L’agrément ESUS est le dispositif qui conditionne l’accès au financement des entreprises de l’ESS par l’épargne solidaire. Compte tenu des difficultés d’application de l’agrément rénové par la loi de 2014, on ne peut que saluer l’objectif de simplification poursuivi par le Gouvernement.

Cependant, certaines des modifications proposées ne permettent pas d’atteindre les objectifs poursuivis par le Gouvernement dans l’exposé des motifs du projet de loi.

L’exposé des motifs précise en effet que les modifications ont pour objectif d’ouvrir de manière explicite l’agrément ESUS aux activités de transition écologique ou de solidarité internationale. Ces activités étaient déjà présentes lors de la précédente rédaction mais elles n’étaient pas prises en compte par les préfectures dans la mesure où elles devaient être rattachées à la lutte contre la pauvreté, les inégalités ou à la cohésion territoriale.

Or la rédaction que propose le texte présente les mêmes inconvénients que la précédente rédaction : elle rattache le développement durable, la transition écologique ou à la solidarité internationale, à la lutte contre la pauvreté, les inégalités ou à la cohésion territoriale.

Les mêmes causes produisant les mêmes effets, la rédaction proposée par le Gouvernement n’atteindra pas son objectif.

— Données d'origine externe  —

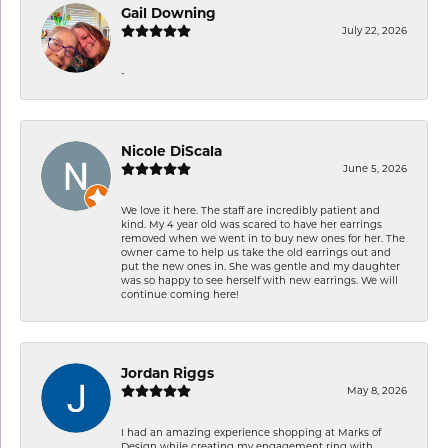
Gail Downing
July 22, 2026
-
Nicole DiScala
June 5, 2026
We love it here. The staff are incredibly patient and
kind. My 4 year old was scared to have her earrings
removed when we went in to buy new ones for her. The
owner came to help us take the old earrings out and
put the new ones in. She was gentle and my daughter
was so happy to see herself with new earrings. We will
continue coming here!
Jordan Riggs
May 8, 2026
I had an amazing experience shopping at Marks of
Design while creating my engagement ring with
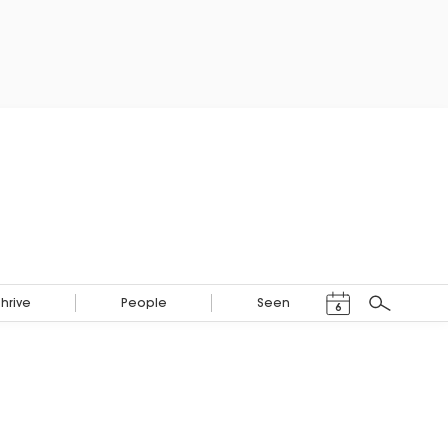
Events Calendar
Thrive
People
Seen
6
Search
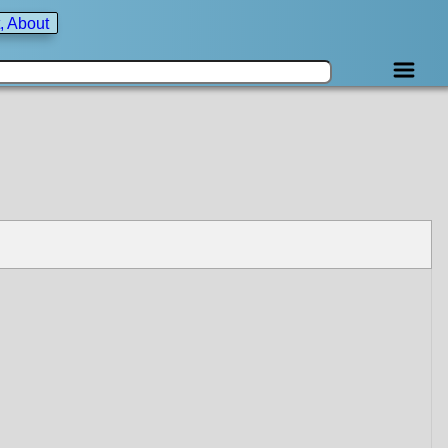
, About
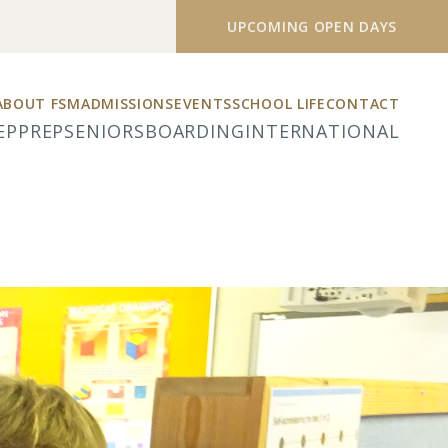
UPCOMING OPEN DAYS
ABOUT FSM
ADMISSIONS
EVENTS
SCHOOL LIFE
CONTACT
EP
PREP
SENIORS
BOARDING
INTERNATIONAL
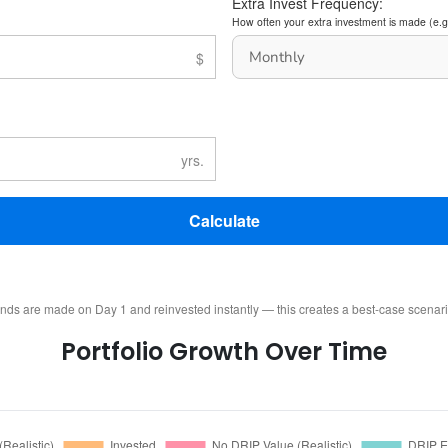
Extra Invest Frequency:
How often your extra investment is made (e.g
Calculate
ends are made on Day 1 and reinvested instantly — this creates a best-case scenar
Portfolio Growth Over Time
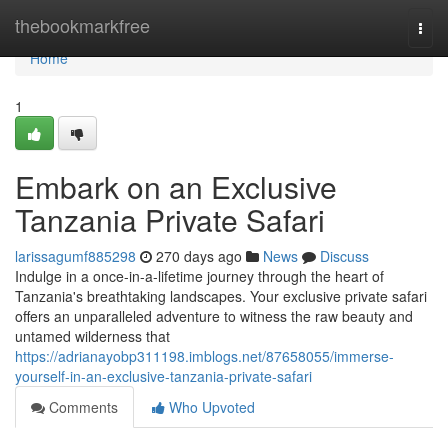
Home
thebookmarkfree
Togg
navi
Home
1
Embark on an Exclusive
Tanzania Private Safari
larissagumf885298
270 days ago
News
Discuss
Indulge in a once-in-a-lifetime journey through the heart of
Tanzania's breathtaking landscapes. Your exclusive private safari
offers an unparalleled adventure to witness the raw beauty and
untamed wilderness that
https://adrianayobp311198.imblogs.net/87658055/immerse-
yourself-in-an-exclusive-tanzania-private-safari
Comments
Who Upvoted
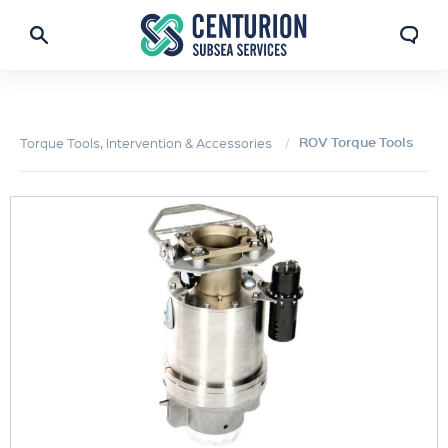
ROV Torque Tools
Torque Tools, Intervention & Accessories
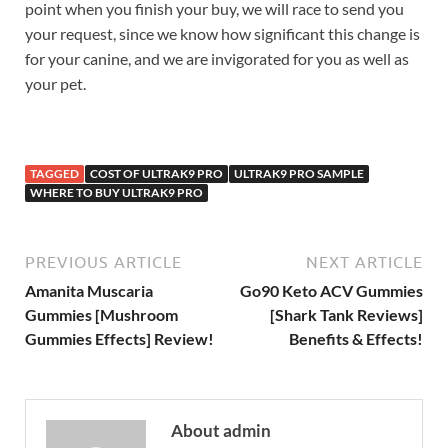
point when you finish your buy, we will race to send you
your request, since we know how significant this change is
for your canine, and we are invigorated for you as well as
your pet.
TAGGED
COST OF ULTRAK9 PRO
ULTRAK9 PRO SAMPLE
WHERE TO BUY ULTRAK9 PRO
PREVIOUS ARTICLE
NEXT ARTICLE
Amanita Muscaria
Go90 Keto ACV Gummies
Gummies [Mushroom
[Shark Tank Reviews]
Gummies Effects] Review!
Benefits & Effects!
About admin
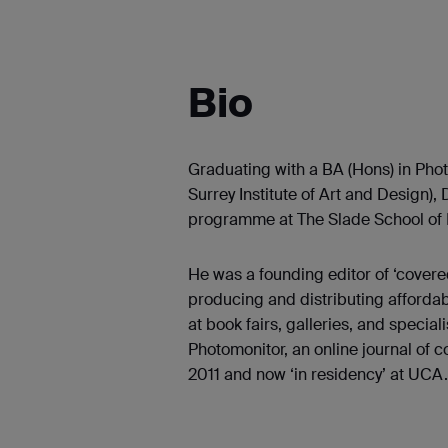
Bio
Graduating with a BA (Hons) in Ph
Surrey Institute of Art and Design),
programme at The Slade School of F
He was a founding editor of ‘covered
producing and distributing affordabl
at book fairs, galleries, and speciali
Photomonitor, an online journal of
2011 and now ‘in residency’ at UCA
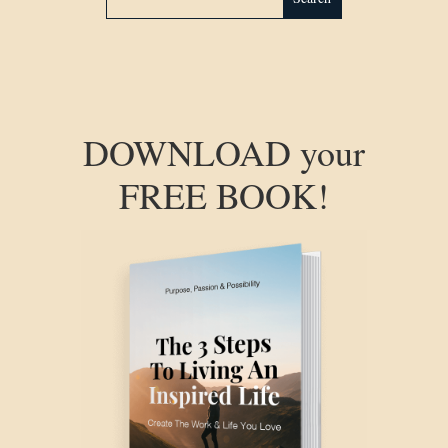
DOWNLOAD your
FREE BOOK!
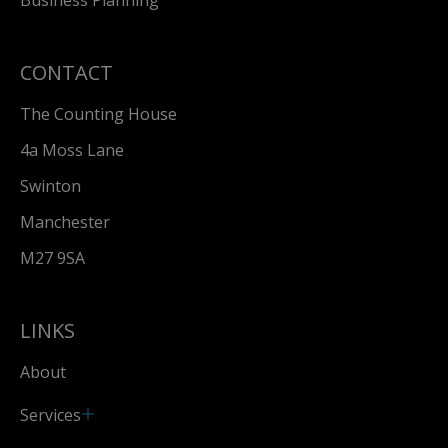
CONTACT
The Counting House
4a Moss Lane
Swinton
Manchester
M27 9SA
LINKS
About
Services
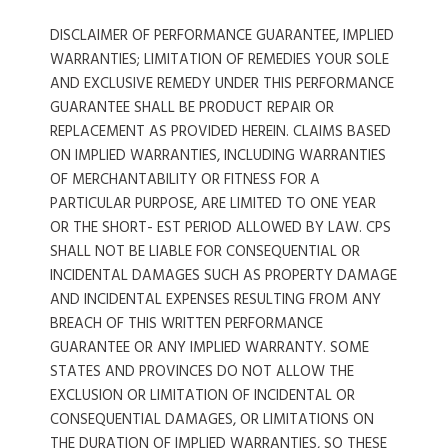
DISCLAIMER OF PERFORMANCE GUARANTEE, IMPLIED
WARRANTIES; LIMITATION OF REMEDIES YOUR SOLE
AND EXCLUSIVE REMEDY UNDER THIS PERFORMANCE
GUARANTEE SHALL BE PRODUCT REPAIR OR
REPLACEMENT AS PROVIDED HEREIN. CLAIMS BASED
ON IMPLIED WARRANTIES, INCLUDING WARRANTIES
OF MERCHANTABILITY OR FITNESS FOR A
PARTICULAR PURPOSE, ARE LIMITED TO ONE YEAR
OR THE SHORT- EST PERIOD ALLOWED BY LAW. CPS
SHALL NOT BE LIABLE FOR CONSEQUENTIAL OR
INCIDENTAL DAMAGES SUCH AS PROPERTY DAMAGE
AND INCIDENTAL EXPENSES RESULTING FROM ANY
BREACH OF THIS WRITTEN PERFORMANCE
GUARANTEE OR ANY IMPLIED WARRANTY. SOME
STATES AND PROVINCES DO NOT ALLOW THE
EXCLUSION OR LIMITATION OF INCIDENTAL OR
CONSEQUENTIAL DAMAGES, OR LIMITATIONS ON
THE DURATION OF IMPLIED WARRANTIES, SO THESE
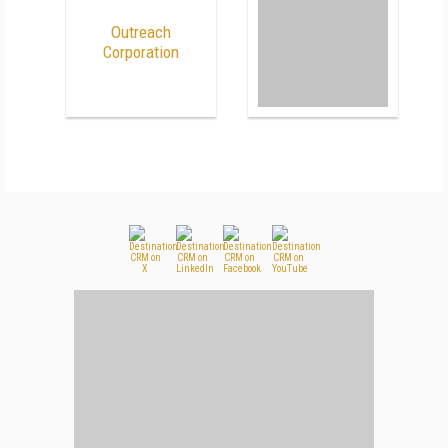
Outreach
Corporation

L’amendement vise donc à autonomiser clairement les activités de développement durable, de transition énergétique, de solidarité internationale ou de promotion culturelle. La sélectivité souhaitée par le Gouvernement restera atteinte par le cumul des dix conditions d’obtention de l’agrément, en particulier de celles qui figurent à l’article 1 de la loi du 31 juillet 2014 relative à l’économie sociale et solidaire.